The reason: subtropical water brought across the Tasman Sea on an ocean current known as the Tasman Front. It’s an extension of the East Australian Current – the playground of surfing sea turtles in the movie, Finding Nemo.

“The Tasman Front is New Zealand’s hot tap,” says NIWA physical oceanographer, Dr Phil Sutton. “It’s why sea turtles sometimes turn up at the Poor Knights Islands,” says Dr Sutton, “and why marlin can be caught further south on the east coast than the west.”

Dr Sutton is leading a voyage on NIWA’s deepwater research vessel, Tangaroa, which leaves later this week to study the Tasman Front.

The scientists will collect instruments which have been suspended in the current, recording its speed for the past year.

“We are trying to find out how strong and variable the current is, because it’s so important for the country’s climate,” says Dr Sutton. “This research should help us understand the role of the front in large-scale changes in the Tasman Sea, such as the so-called “warm blob” – an area which warmed markedly in the late 1990s, causing record high temperatures in New Zealand.”

While Dr Sutton will be investigating the modern-day current, NIWA paleo-oceanographer, Dr Helen Neil, will be supervising the drilling of cores from the seabed, collecting sediment dating back hundreds of thousands of years.

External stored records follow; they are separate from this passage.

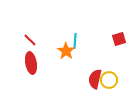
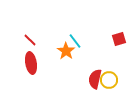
cyan line: rotated 42 degrees counterclockwise
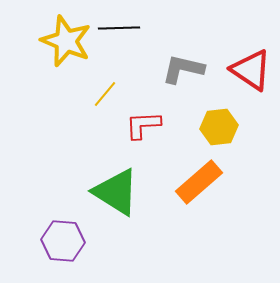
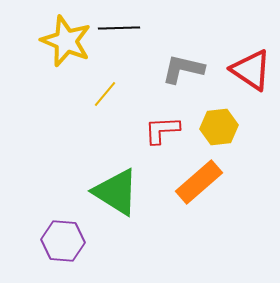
red L-shape: moved 19 px right, 5 px down
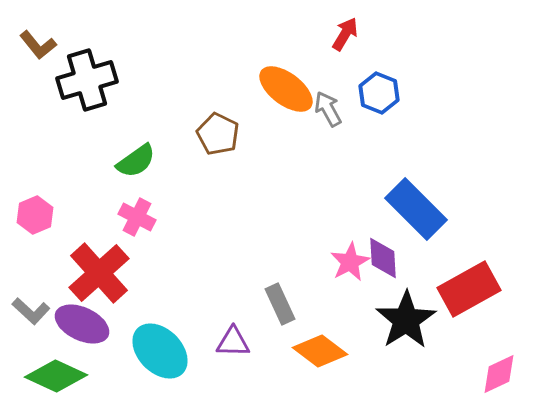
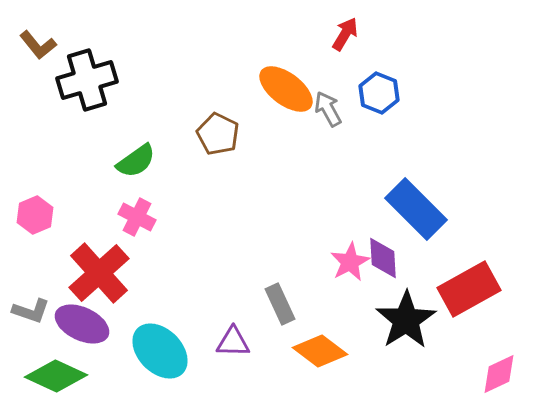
gray L-shape: rotated 24 degrees counterclockwise
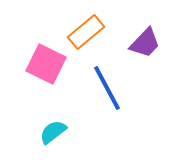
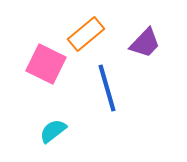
orange rectangle: moved 2 px down
blue line: rotated 12 degrees clockwise
cyan semicircle: moved 1 px up
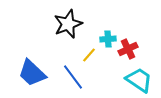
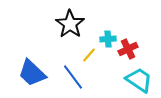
black star: moved 2 px right; rotated 16 degrees counterclockwise
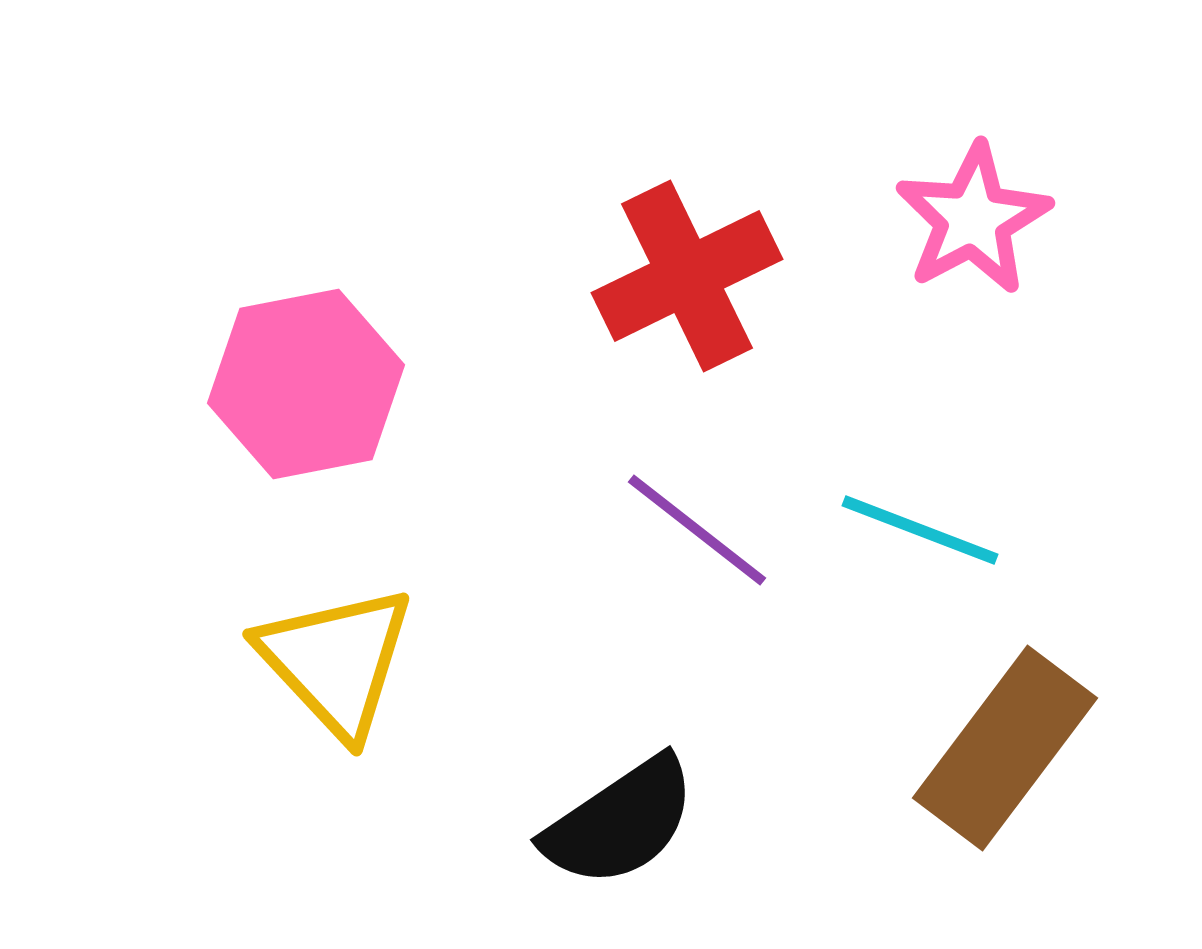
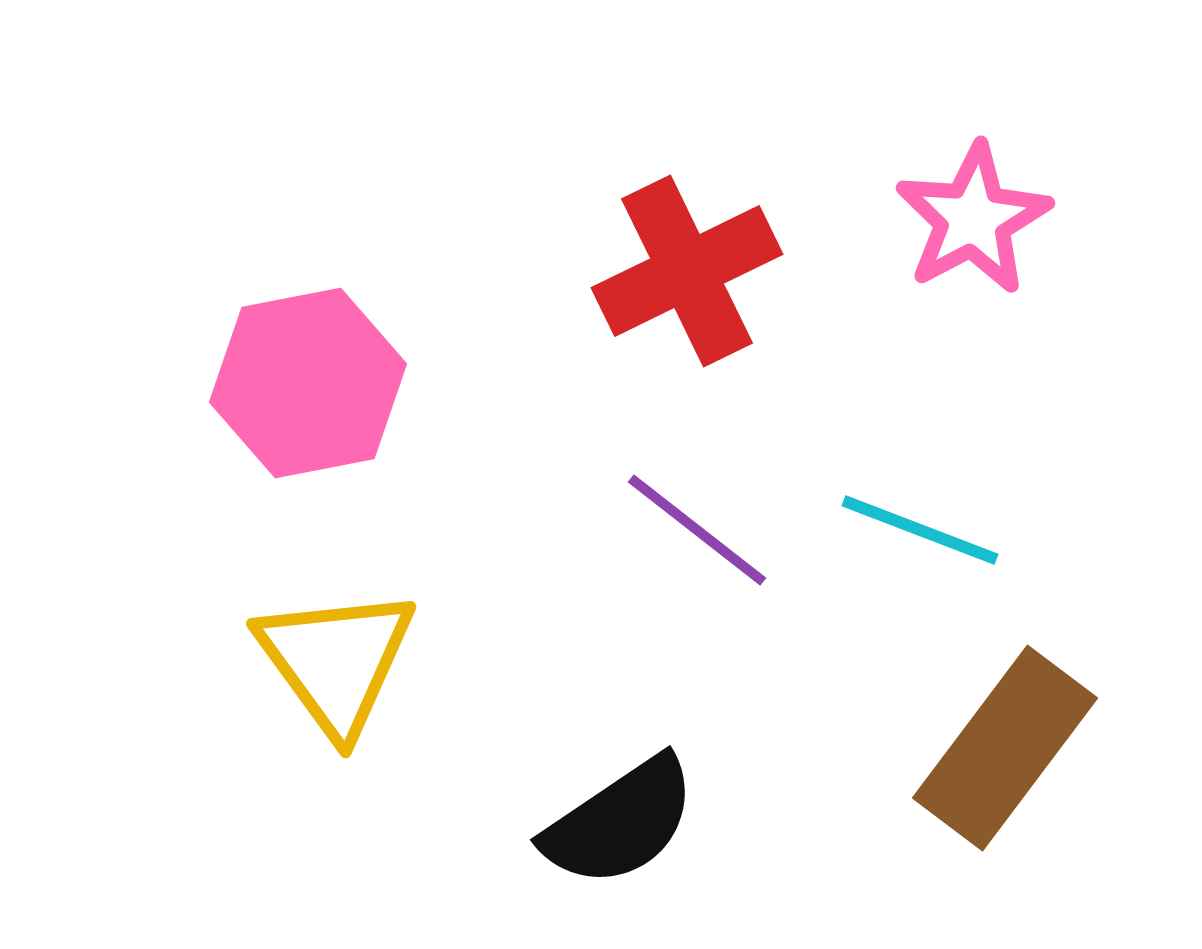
red cross: moved 5 px up
pink hexagon: moved 2 px right, 1 px up
yellow triangle: rotated 7 degrees clockwise
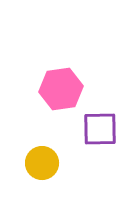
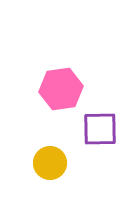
yellow circle: moved 8 px right
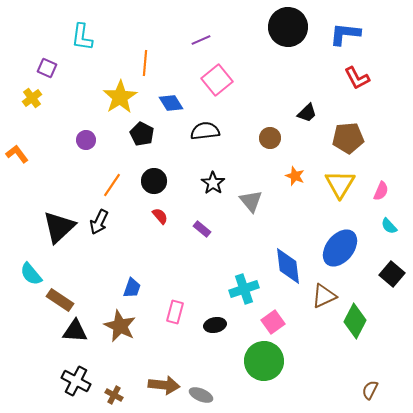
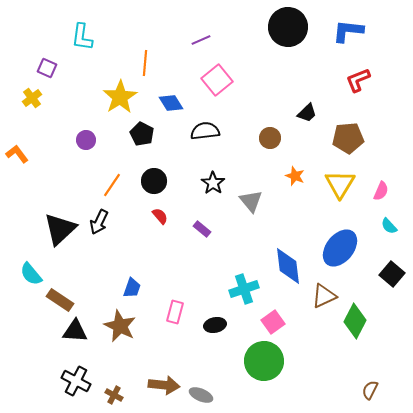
blue L-shape at (345, 34): moved 3 px right, 3 px up
red L-shape at (357, 78): moved 1 px right, 2 px down; rotated 96 degrees clockwise
black triangle at (59, 227): moved 1 px right, 2 px down
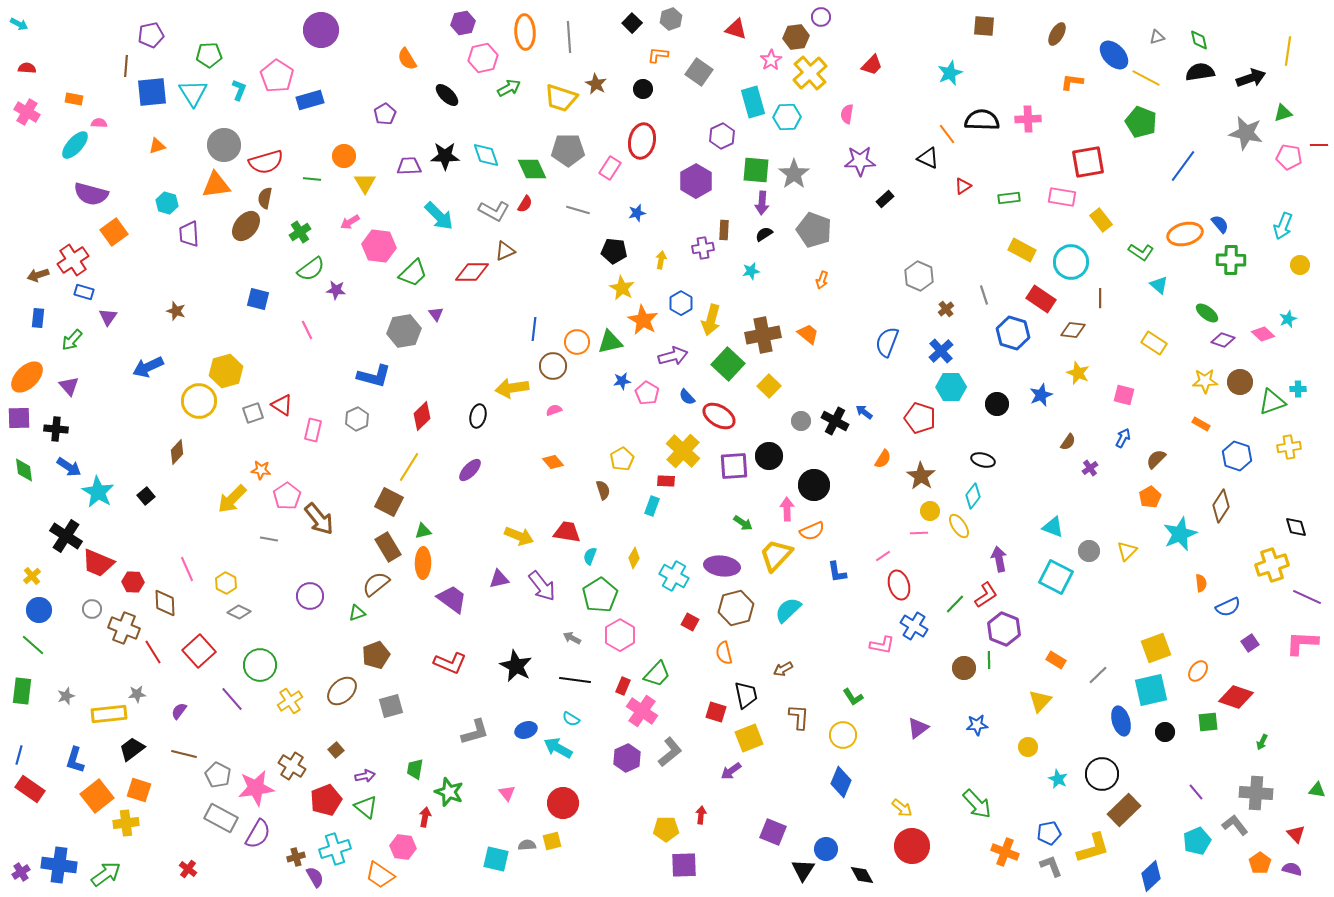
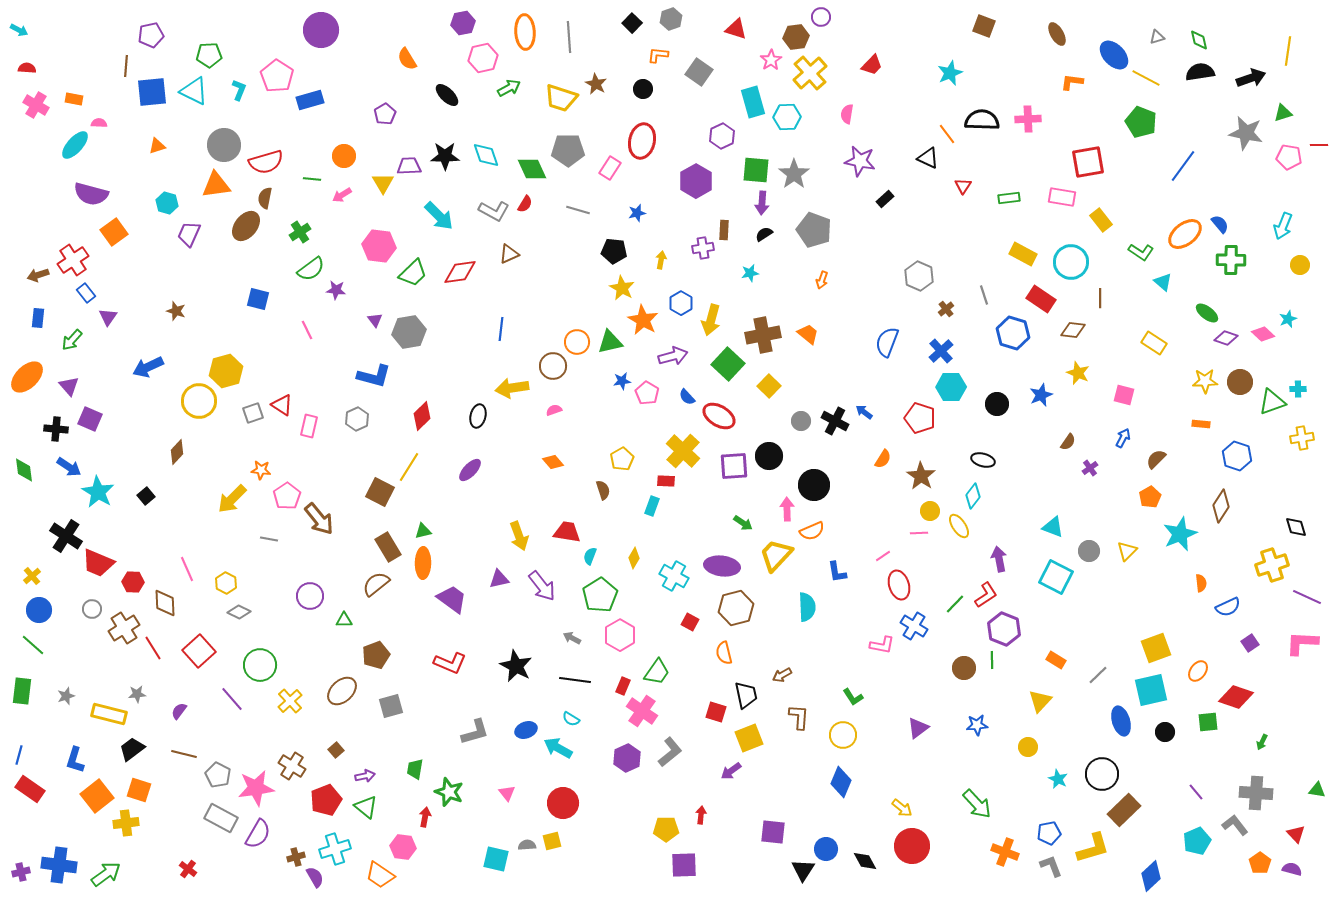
cyan arrow at (19, 24): moved 6 px down
brown square at (984, 26): rotated 15 degrees clockwise
brown ellipse at (1057, 34): rotated 60 degrees counterclockwise
cyan triangle at (193, 93): moved 1 px right, 2 px up; rotated 32 degrees counterclockwise
pink cross at (27, 112): moved 9 px right, 7 px up
purple star at (860, 161): rotated 12 degrees clockwise
yellow triangle at (365, 183): moved 18 px right
red triangle at (963, 186): rotated 24 degrees counterclockwise
pink arrow at (350, 222): moved 8 px left, 27 px up
purple trapezoid at (189, 234): rotated 28 degrees clockwise
orange ellipse at (1185, 234): rotated 24 degrees counterclockwise
yellow rectangle at (1022, 250): moved 1 px right, 4 px down
brown triangle at (505, 251): moved 4 px right, 3 px down
cyan star at (751, 271): moved 1 px left, 2 px down
red diamond at (472, 272): moved 12 px left; rotated 8 degrees counterclockwise
cyan triangle at (1159, 285): moved 4 px right, 3 px up
blue rectangle at (84, 292): moved 2 px right, 1 px down; rotated 36 degrees clockwise
purple triangle at (436, 314): moved 61 px left, 6 px down
blue line at (534, 329): moved 33 px left
gray hexagon at (404, 331): moved 5 px right, 1 px down
purple diamond at (1223, 340): moved 3 px right, 2 px up
purple square at (19, 418): moved 71 px right, 1 px down; rotated 25 degrees clockwise
orange rectangle at (1201, 424): rotated 24 degrees counterclockwise
pink rectangle at (313, 430): moved 4 px left, 4 px up
yellow cross at (1289, 447): moved 13 px right, 9 px up
brown square at (389, 502): moved 9 px left, 10 px up
yellow arrow at (519, 536): rotated 48 degrees clockwise
cyan semicircle at (788, 610): moved 19 px right, 3 px up; rotated 132 degrees clockwise
green triangle at (357, 613): moved 13 px left, 7 px down; rotated 18 degrees clockwise
brown cross at (124, 628): rotated 36 degrees clockwise
red line at (153, 652): moved 4 px up
green line at (989, 660): moved 3 px right
brown arrow at (783, 669): moved 1 px left, 6 px down
green trapezoid at (657, 674): moved 2 px up; rotated 8 degrees counterclockwise
yellow cross at (290, 701): rotated 10 degrees counterclockwise
yellow rectangle at (109, 714): rotated 20 degrees clockwise
purple square at (773, 832): rotated 16 degrees counterclockwise
purple cross at (21, 872): rotated 18 degrees clockwise
black diamond at (862, 875): moved 3 px right, 14 px up
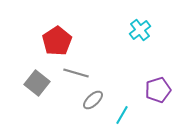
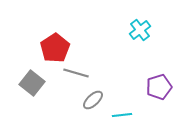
red pentagon: moved 2 px left, 7 px down
gray square: moved 5 px left
purple pentagon: moved 1 px right, 3 px up
cyan line: rotated 54 degrees clockwise
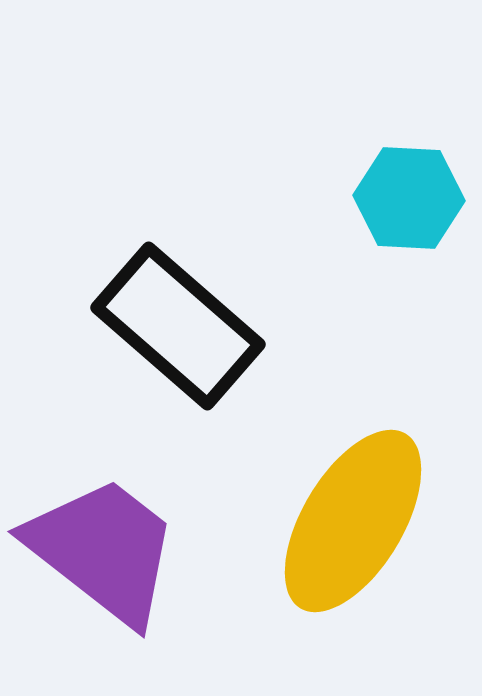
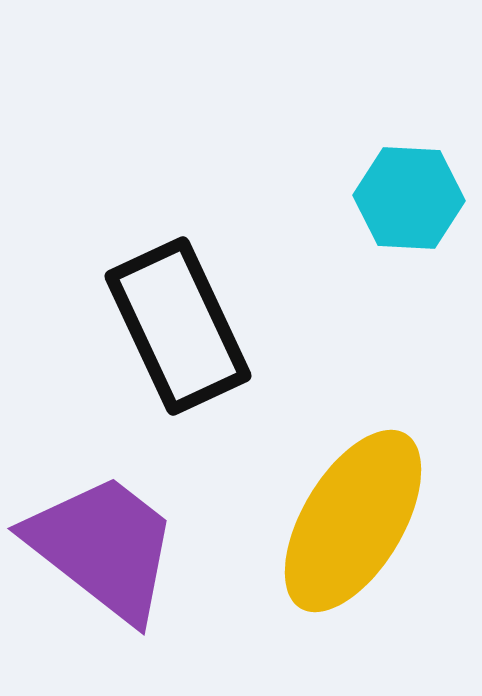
black rectangle: rotated 24 degrees clockwise
purple trapezoid: moved 3 px up
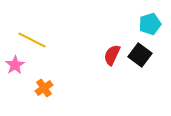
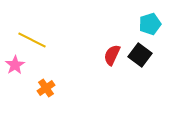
orange cross: moved 2 px right
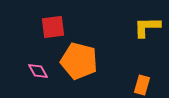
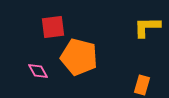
orange pentagon: moved 4 px up
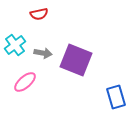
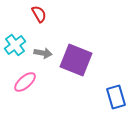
red semicircle: rotated 108 degrees counterclockwise
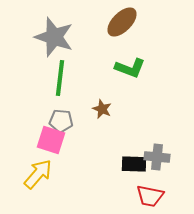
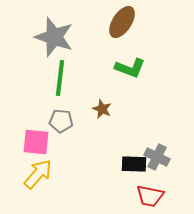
brown ellipse: rotated 12 degrees counterclockwise
pink square: moved 15 px left, 2 px down; rotated 12 degrees counterclockwise
gray cross: rotated 20 degrees clockwise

Tiny, single-celled animals fossilised in the mud act as a record of what happened to ocean currents in the past. “About 125,000 years ago, the world was warmer overall than it is now, but some patches of the globe may even have been cooler. We can find out the situation in New Zealand through analysis of traces of oxygen and carbon trapped in the fossils. This will give us some clue as to what we can expect from future global warming,” says Dr Neil.